Workplan for the first year

The gLite job management services have already been used in production environments, some new functionality addressing issues already raised by users and administrators have already been identified (see below). Some others will be raised by existing and new user communities during the duration of the project, and it will be important to be able to promptly address such requests.

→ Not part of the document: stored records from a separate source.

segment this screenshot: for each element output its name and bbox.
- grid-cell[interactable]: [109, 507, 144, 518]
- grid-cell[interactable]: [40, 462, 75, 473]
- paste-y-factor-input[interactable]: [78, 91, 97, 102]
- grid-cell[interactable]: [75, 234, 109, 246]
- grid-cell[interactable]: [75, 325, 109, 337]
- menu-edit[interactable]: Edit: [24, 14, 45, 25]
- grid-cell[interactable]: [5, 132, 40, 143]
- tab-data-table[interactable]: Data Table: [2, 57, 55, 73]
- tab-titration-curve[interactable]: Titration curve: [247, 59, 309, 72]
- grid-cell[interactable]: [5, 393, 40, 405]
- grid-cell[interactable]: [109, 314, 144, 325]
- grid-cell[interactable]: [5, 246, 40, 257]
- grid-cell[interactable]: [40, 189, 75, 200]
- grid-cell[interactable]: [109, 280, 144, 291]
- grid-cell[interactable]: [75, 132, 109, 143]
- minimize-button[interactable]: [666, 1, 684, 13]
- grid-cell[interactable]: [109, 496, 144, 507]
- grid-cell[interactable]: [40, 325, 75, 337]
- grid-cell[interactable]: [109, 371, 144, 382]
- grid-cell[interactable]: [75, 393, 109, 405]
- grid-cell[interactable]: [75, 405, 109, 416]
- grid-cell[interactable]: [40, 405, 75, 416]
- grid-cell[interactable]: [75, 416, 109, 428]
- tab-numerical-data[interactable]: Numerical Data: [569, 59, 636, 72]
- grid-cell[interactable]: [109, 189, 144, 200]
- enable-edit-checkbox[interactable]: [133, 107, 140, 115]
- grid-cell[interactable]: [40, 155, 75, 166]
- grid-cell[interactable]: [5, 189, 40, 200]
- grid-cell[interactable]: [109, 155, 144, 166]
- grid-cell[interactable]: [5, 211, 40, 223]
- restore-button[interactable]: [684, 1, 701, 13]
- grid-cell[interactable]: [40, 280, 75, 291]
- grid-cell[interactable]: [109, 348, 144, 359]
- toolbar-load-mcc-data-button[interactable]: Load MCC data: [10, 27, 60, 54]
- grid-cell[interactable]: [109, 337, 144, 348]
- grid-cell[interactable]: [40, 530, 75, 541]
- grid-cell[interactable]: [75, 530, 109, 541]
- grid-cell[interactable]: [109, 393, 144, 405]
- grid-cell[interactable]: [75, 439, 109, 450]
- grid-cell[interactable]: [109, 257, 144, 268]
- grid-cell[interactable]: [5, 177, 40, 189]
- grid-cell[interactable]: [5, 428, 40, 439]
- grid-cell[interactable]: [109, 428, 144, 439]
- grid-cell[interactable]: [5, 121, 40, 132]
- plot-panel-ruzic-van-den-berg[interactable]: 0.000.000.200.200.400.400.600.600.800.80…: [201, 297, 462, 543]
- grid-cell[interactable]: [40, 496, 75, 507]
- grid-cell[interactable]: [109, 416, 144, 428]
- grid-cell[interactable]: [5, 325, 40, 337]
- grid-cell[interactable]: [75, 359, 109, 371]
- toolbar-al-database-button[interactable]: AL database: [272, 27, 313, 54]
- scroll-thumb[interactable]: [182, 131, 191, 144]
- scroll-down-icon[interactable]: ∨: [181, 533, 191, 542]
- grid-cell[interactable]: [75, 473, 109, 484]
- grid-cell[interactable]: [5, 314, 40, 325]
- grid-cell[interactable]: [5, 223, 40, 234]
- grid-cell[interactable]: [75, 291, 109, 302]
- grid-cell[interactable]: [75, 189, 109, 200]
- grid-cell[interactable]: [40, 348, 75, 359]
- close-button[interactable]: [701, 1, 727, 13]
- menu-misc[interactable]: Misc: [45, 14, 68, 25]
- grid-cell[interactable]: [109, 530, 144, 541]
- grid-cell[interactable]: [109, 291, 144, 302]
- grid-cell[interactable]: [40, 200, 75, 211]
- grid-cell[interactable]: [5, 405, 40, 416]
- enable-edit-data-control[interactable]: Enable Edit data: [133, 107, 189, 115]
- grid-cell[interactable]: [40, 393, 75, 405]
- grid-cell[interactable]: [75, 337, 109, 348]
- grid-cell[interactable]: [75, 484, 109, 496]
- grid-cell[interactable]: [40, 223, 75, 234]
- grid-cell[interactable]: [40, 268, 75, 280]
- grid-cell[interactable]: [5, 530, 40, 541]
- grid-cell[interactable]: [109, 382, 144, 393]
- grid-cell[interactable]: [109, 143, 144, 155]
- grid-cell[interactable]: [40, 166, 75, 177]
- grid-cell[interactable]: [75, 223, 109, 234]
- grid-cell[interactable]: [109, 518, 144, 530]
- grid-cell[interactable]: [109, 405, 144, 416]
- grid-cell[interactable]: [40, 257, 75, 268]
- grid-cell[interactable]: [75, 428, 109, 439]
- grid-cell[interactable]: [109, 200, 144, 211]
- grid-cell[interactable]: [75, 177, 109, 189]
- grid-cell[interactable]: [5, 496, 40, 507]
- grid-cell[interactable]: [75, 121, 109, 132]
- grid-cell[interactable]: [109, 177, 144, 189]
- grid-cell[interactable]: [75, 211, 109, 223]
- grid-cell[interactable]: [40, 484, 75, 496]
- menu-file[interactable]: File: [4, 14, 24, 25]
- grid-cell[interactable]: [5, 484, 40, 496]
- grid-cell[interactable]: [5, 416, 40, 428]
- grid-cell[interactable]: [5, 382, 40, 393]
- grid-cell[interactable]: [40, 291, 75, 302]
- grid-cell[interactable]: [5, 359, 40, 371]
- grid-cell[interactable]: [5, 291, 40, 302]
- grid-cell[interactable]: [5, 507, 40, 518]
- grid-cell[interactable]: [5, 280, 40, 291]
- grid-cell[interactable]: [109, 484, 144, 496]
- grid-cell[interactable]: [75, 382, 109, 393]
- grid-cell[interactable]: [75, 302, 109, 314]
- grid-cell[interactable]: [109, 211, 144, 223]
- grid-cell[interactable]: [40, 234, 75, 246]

Among the already identified area where work is needed, there is the design and implementation of general and adaptive feedback mechanisms. The High Throughput Computing paradigm typically involves a scenario whereby a given, estimated processing power is made available and sustained by the computing environment over a medium/long period of time. As a consequence, the performance goals are in general targeted at maximizing resource utilization to obtain the expected throughput, rather than minimizing run time for individual jobs. However, there are use-cases for which the described model does not immediately fit. This is the case e.g. for computations which can be split in uniform and independent jobs (which can therefore be executed in parallel), which however must be all successfully completed to consider the overall computation as completed. For such scenarios a Minimum Completion Time (MCT) dynamic scheduling policy, where not even a single job should lay in non-terminal Grid states, is therefore required. Considering the gLite job submission environment where jobs are submitted to computing elements though the Workload Management System, this means the implementation of an adaptive feedback mechanism to migrate jobs stuck in blocking queues. A first solution implementing a general and adaptive feedback mechanism in the gLite job management services is supposed to be provided with the first EMI major release.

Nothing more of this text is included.